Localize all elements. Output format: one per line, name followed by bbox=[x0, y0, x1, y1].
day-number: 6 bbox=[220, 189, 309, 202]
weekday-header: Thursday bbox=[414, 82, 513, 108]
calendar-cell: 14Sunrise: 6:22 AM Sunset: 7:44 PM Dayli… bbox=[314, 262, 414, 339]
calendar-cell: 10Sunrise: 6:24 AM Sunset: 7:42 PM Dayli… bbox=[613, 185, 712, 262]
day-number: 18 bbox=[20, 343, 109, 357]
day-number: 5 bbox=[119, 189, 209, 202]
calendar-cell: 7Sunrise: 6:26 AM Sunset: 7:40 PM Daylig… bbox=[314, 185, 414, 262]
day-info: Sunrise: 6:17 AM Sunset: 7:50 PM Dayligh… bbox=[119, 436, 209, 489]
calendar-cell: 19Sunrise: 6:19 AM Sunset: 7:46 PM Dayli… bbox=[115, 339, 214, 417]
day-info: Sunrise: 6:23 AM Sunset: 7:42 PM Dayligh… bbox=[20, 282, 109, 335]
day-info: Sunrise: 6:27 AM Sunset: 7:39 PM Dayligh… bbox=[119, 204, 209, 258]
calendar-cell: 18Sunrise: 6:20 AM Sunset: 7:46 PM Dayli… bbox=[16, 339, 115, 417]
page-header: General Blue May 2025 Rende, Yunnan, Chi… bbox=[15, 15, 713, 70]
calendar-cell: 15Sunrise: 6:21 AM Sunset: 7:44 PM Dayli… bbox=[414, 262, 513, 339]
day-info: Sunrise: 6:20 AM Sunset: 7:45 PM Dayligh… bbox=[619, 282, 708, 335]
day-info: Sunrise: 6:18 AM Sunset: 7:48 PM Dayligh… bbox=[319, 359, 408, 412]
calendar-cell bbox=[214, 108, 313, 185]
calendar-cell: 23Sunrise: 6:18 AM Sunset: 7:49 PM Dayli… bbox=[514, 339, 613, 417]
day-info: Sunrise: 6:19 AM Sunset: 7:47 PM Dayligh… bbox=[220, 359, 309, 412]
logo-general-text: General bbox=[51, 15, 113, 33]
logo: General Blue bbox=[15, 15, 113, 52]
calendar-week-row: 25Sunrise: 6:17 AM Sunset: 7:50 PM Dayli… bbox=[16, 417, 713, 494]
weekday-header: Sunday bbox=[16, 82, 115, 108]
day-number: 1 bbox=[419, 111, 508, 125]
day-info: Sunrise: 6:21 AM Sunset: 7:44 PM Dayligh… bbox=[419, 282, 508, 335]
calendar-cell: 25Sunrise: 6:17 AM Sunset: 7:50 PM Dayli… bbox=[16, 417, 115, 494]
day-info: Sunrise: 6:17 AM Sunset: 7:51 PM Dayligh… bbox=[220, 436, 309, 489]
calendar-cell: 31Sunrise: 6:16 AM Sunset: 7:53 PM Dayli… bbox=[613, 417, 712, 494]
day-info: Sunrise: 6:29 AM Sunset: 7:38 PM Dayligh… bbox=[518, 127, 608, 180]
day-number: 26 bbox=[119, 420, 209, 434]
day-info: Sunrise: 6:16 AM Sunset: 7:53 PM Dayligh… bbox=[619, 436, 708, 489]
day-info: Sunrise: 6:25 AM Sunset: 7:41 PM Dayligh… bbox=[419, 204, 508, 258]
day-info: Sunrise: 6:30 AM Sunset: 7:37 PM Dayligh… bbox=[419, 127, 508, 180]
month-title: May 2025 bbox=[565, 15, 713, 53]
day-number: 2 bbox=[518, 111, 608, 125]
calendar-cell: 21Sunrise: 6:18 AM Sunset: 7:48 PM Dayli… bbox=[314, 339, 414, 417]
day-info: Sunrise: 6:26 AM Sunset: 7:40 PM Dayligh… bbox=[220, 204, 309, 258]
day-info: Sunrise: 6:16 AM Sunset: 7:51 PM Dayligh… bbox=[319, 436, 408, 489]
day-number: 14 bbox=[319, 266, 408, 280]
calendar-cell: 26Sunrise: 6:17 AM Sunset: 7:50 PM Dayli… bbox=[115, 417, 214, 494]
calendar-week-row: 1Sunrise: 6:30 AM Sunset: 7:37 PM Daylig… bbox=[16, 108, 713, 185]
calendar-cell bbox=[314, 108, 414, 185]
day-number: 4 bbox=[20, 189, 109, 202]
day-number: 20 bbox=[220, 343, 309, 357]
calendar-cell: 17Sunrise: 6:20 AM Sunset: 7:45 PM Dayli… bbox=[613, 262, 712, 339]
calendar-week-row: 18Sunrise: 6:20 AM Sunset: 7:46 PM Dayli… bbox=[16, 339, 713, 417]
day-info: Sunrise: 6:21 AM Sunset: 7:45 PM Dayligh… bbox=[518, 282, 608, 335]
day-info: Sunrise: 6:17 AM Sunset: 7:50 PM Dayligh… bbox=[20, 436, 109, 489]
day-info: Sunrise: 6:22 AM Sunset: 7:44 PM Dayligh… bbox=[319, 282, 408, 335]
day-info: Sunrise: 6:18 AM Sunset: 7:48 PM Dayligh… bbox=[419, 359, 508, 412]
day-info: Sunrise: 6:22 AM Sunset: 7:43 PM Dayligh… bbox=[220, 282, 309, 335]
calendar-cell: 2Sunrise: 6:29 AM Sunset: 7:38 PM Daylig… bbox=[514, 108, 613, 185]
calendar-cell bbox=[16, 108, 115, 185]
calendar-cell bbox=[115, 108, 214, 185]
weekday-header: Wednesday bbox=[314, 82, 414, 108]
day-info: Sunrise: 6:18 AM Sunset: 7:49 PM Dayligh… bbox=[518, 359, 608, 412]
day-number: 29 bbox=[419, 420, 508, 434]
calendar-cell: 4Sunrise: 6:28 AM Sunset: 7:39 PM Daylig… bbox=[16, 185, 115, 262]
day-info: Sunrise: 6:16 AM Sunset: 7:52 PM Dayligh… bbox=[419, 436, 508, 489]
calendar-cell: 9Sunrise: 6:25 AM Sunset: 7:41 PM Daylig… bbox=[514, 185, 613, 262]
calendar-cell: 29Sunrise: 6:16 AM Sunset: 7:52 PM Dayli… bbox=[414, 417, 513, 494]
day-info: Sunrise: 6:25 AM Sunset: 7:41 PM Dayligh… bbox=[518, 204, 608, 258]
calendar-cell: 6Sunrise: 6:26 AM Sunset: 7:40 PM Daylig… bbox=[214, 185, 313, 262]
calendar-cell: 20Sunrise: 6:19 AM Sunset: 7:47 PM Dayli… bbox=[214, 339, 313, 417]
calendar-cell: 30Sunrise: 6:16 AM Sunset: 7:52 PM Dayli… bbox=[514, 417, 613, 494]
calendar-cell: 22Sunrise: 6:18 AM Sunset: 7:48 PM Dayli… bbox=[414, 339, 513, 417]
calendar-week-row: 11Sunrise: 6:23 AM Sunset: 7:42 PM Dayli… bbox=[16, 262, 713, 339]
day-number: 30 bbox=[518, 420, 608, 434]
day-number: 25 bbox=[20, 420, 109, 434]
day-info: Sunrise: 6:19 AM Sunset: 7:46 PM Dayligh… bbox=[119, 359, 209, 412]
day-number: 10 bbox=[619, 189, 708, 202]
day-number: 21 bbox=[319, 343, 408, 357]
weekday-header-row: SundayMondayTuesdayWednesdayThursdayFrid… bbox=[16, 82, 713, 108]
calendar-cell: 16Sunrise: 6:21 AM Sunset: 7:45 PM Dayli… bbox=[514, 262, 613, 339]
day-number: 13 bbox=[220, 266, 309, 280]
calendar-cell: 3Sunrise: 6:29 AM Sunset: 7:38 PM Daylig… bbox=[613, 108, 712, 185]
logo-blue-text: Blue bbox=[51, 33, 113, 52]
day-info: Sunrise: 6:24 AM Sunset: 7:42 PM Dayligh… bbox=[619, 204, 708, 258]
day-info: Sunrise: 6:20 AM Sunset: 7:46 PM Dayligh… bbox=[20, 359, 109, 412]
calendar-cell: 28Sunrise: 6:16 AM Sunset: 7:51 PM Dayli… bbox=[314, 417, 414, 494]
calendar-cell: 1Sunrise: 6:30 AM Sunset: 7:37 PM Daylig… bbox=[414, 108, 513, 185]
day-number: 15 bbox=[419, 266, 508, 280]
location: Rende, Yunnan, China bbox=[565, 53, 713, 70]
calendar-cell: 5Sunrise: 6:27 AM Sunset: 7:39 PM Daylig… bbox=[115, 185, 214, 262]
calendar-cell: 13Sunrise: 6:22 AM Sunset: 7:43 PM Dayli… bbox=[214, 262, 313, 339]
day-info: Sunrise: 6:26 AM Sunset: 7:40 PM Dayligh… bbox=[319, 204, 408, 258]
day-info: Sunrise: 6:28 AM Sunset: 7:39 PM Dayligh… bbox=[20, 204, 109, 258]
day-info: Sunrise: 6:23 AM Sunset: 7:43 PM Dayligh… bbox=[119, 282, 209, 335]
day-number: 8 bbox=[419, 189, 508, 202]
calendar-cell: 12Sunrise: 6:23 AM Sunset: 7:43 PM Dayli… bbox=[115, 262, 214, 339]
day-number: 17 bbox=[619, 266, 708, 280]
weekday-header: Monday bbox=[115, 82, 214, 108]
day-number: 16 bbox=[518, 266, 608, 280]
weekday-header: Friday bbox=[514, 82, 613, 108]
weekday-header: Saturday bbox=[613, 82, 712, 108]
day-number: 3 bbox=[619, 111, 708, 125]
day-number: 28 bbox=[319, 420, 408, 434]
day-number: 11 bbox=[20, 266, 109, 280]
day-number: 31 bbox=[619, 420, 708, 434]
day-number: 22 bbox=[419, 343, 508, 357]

WORK ORDER: Only lines containing "General" belong in the answer; copy every such line from the records.

SOLUTION BELOW:
page-header: General Blue May 2025 Rende, Yunnan, Chi… bbox=[15, 15, 713, 70]
logo-general-text: General bbox=[51, 15, 113, 33]
logo: General Blue bbox=[15, 15, 113, 52]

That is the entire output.